= ROAM =

Continuous level of detail algorithm

In 3D computer graphics and solid modeling, real-time optimally adapting mesh (ROAM) is a continuous level of detail algorithm that optimizes terrain meshes. On modern computers, sometimes it is more effective to send a small amount of unneeded polygons to the GPU, rather than burden the CPU with LOD (Level of Detail) calculations—making algorithms like geomipmapping more effective than ROAM. This technique is used by graphics programmers
in order to produce high quality displays while being able to maintain real-time frame rates. Algorithms such as ROAM exist to provide a control over scene quality versus performance in order to provide HQ scenes while retaining real-time frame rates on hardware. ROAM largely aims toward terrain visualization, but various elements from ROAM are difficult to place within a game system.

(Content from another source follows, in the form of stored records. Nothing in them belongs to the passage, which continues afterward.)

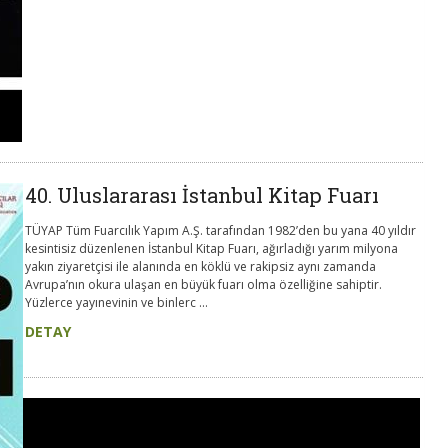
40. Uluslararası İstanbul Kitap Fuarı
TÜYAP Tüm Fuarcılık Yapım A.Ş. tarafından 1982’den bu yana 40 yıldır
kesintisiz düzenlenen İstanbul Kitap Fuarı, ağırladığı yarım milyona
yakın ziyaretçisi ile alanında en köklü ve rakipsiz aynı zamanda
Avrupa’nın okura ulaşan en büyük fuarı olma özelliğine sahiptir.
Yüzlerce yayınevinin ve binlerc ...
DETAY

To assist regional geological mapping, more abundant and visualized expression forms are highly needs. Thus, the 3D terrain model is adopted as the carrier for the demands in many correlative fields. Based on the regular grid DEM (Digital Elevation Model) in DRGS, ROAM algorithm is applied to create a more dynamic model, which will give consideration to the importance of different features and select correspondence level of detail.

The algorithm was introduced in a paper in the Proceedings of IEEE Visualization 1997 by M. Duchaineau and others.